Data excerpts:
>>

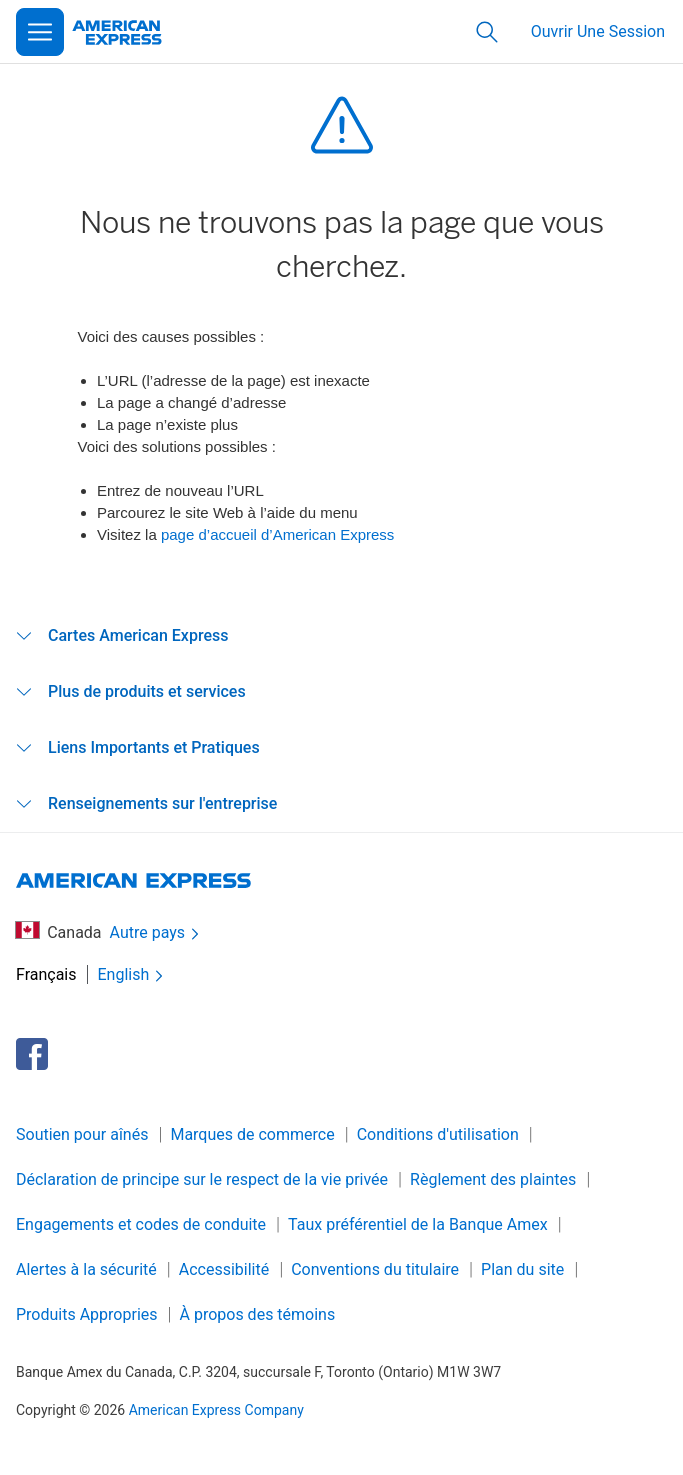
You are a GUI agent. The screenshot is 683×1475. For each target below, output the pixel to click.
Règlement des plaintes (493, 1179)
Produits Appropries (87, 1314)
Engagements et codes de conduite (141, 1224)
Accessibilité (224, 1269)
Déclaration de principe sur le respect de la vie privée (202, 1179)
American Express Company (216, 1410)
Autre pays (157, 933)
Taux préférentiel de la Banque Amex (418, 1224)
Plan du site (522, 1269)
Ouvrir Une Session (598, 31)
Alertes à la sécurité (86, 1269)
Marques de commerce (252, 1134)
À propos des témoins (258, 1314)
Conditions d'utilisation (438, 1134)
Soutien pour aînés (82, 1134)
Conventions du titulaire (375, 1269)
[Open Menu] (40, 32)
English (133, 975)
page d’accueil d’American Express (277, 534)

<<

* [What the exercise asks]:
What is needed is the count of lines in the records that include the word "Express", with no other text.

* [Result for this exercise]:
2